It's pretty tough to stop this thread from oscillating when the original topic seemed to be 'vintage' and then Berkeley Sockets comes up.
Wow, I did not realize that offhandedly mentioning the socket library was so disruptive. BSD sockets came out in 1983 with 4.2BSD by the way. As in, run on systems like the VAX 11/780, of similar vintage to the PDPs you are discussing. I never had a PC older than an Apple ][e, but I do still have (and use) a lot of old UNIX systems like VAX, Alpha, various generations of Sun, SGI, etc. The concept of networking came around a lot earlier for multiuser systems than it did for personal computers.
As you point out, vintage has a lot of personal meaning. I'm sure to a lot of people even a Pentium II with a 56k modem is "vintage" now. It is pretty hard to decide the dividing line between what is vintage and what is not, since so many things that were created in the 70s-90s are still in use, virtually unchanged. I think of vintage as anything on display on the 2nd floor of the
Living Computer Museum, which by the way is worth a visit, unless mentioning this is also too off topic and is going to send someone into a tizzy.
As far as these projects go, I generally just think of it as trying to construct your own computer around an older architecture (e.g. 68k, 6502, Z80, et. al.). Some people want to recreate the functionality of an entire original machine, some people want to use an original ceramic chip and discrete logic with a rat's nest of breadboard wires, some people (like me) just want to use the old CPU and the rest can go. I have a 6502 game system project queued up where I want to use a modern FPGA as an MMU to do paged memory, use either an FPGA or a DSP for a tiling and sprite engine, have coprocessors for USB mass storage, and output to HDMI at 720p. I enjoy the mix of old and new.
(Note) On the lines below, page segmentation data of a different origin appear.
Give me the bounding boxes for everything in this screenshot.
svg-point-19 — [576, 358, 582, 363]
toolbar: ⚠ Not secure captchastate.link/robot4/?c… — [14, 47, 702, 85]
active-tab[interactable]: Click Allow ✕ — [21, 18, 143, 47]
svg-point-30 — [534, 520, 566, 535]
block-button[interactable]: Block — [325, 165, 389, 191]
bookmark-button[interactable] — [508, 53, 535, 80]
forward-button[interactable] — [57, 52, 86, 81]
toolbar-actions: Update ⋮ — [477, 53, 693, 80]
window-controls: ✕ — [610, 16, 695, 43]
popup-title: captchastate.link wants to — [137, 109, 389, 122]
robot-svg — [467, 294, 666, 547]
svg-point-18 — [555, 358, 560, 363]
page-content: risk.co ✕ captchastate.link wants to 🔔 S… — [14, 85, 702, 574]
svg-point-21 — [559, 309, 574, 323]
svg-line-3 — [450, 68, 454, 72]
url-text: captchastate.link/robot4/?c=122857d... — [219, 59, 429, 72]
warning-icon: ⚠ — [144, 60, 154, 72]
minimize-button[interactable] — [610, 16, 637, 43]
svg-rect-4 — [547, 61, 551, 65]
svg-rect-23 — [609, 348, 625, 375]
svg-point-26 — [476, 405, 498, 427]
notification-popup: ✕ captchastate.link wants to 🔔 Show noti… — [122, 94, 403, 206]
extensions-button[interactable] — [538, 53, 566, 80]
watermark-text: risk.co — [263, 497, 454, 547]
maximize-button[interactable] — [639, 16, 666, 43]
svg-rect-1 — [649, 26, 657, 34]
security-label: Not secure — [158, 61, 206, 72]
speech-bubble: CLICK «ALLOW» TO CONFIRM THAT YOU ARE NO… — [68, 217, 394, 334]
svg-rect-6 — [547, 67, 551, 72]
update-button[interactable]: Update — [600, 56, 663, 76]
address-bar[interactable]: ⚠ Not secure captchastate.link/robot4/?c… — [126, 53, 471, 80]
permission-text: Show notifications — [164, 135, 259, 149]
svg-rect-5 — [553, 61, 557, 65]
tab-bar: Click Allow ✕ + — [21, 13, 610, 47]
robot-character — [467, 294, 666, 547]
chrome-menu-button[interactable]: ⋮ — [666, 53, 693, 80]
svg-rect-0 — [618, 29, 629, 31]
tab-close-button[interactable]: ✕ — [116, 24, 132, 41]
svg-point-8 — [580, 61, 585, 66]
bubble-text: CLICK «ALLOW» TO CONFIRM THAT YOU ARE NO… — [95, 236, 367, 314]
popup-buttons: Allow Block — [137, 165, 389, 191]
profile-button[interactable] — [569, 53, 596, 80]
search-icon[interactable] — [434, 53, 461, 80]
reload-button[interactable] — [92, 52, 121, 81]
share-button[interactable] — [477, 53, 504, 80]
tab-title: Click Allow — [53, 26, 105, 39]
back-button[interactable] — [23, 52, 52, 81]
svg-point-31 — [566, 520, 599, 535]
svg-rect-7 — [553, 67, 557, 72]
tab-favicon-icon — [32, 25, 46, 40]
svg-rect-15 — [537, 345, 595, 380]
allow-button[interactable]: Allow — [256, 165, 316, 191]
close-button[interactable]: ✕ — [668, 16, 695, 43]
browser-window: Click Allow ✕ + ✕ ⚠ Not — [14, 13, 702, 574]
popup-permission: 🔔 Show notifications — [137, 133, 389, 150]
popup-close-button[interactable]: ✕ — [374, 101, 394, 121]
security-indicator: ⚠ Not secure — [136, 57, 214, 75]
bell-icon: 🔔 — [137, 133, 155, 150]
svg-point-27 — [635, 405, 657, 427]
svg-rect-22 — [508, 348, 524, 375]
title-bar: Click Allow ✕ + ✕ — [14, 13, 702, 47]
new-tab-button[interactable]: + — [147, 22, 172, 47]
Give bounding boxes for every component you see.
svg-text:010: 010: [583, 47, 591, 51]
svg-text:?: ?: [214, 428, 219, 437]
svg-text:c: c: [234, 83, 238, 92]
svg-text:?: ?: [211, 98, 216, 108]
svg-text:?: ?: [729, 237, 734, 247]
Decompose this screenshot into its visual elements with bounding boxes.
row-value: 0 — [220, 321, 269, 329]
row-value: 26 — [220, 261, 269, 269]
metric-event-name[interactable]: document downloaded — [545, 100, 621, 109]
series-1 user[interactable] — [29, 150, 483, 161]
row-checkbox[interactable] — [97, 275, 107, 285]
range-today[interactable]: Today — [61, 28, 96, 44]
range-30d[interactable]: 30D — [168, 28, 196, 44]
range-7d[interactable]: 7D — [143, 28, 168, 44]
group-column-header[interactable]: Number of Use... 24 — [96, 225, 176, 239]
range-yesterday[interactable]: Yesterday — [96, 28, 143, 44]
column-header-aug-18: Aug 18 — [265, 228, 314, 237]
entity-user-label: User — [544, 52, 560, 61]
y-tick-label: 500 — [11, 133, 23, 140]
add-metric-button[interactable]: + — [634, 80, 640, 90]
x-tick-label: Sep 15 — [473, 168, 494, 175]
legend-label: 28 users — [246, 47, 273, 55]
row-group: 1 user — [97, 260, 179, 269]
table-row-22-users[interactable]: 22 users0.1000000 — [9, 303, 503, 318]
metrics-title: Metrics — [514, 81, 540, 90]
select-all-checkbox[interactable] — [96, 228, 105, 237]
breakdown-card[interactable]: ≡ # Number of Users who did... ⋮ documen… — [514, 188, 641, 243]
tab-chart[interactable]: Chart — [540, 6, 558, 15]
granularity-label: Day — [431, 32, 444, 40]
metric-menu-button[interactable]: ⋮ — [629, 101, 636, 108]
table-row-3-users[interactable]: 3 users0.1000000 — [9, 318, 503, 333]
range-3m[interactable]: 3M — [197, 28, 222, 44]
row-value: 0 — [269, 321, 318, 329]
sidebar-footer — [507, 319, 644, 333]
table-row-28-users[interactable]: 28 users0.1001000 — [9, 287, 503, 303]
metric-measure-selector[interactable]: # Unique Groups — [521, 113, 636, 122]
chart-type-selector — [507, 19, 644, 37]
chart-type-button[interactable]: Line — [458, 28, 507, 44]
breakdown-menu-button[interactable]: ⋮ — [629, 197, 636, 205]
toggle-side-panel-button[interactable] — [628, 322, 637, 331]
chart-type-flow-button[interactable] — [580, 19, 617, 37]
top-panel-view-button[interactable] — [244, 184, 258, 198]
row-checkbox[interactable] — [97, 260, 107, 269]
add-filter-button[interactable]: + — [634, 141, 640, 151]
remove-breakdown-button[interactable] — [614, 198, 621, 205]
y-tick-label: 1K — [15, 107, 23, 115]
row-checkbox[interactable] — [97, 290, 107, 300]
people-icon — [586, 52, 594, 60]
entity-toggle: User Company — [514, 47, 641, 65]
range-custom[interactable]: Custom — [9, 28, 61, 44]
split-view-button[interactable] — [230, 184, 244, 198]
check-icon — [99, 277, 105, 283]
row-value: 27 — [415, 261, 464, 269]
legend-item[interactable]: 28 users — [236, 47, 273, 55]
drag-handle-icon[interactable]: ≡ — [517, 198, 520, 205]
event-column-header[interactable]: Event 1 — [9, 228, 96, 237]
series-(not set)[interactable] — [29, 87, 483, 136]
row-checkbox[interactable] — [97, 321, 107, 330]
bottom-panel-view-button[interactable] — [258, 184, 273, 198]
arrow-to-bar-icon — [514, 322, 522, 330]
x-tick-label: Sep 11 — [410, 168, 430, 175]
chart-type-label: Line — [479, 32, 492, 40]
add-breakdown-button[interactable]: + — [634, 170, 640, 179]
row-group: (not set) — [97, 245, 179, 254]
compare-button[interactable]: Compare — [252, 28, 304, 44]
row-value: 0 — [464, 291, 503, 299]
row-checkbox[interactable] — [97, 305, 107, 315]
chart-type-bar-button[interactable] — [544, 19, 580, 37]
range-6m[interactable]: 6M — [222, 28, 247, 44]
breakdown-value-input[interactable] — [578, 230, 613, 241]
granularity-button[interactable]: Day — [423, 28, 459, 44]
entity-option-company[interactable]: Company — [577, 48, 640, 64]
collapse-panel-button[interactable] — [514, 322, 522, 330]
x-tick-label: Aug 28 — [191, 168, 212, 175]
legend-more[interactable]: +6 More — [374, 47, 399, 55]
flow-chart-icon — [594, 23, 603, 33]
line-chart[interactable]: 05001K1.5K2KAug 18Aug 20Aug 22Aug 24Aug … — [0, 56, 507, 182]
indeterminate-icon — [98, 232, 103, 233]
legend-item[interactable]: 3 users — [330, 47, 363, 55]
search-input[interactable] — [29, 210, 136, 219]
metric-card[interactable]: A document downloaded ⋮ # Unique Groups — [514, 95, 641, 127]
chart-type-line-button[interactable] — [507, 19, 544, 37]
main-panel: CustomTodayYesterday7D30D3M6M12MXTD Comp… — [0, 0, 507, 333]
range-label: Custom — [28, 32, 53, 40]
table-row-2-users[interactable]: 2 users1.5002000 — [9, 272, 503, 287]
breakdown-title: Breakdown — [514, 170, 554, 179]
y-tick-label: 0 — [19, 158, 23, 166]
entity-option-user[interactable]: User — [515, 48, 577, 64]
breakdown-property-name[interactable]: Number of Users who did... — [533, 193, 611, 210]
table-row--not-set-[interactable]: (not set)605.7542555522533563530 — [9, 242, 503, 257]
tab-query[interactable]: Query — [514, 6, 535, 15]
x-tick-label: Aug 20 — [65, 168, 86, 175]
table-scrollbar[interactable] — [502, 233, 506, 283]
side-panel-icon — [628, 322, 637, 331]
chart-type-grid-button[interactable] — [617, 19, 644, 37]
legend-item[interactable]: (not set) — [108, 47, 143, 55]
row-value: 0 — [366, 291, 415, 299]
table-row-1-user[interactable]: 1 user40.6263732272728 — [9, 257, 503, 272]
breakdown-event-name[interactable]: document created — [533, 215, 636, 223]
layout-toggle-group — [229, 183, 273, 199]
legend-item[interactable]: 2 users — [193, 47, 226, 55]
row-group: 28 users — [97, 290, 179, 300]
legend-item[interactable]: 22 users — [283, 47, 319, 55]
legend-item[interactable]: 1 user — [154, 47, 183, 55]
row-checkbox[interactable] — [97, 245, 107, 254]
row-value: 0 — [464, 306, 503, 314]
I don't feel the need to go back to cassette tape program storage or to try and faithfully rebuild an 8" floppy drive, but I can still enjoy writing the "controlling software" in 6502 assembly, having to be creative with use of memory and cycles.
For technix, the original poster, it looks like he already has some older chips on hand that he wants to find a use for but also wants to incorporate modern components; e.g. the mention of USB OTG and Ethernet.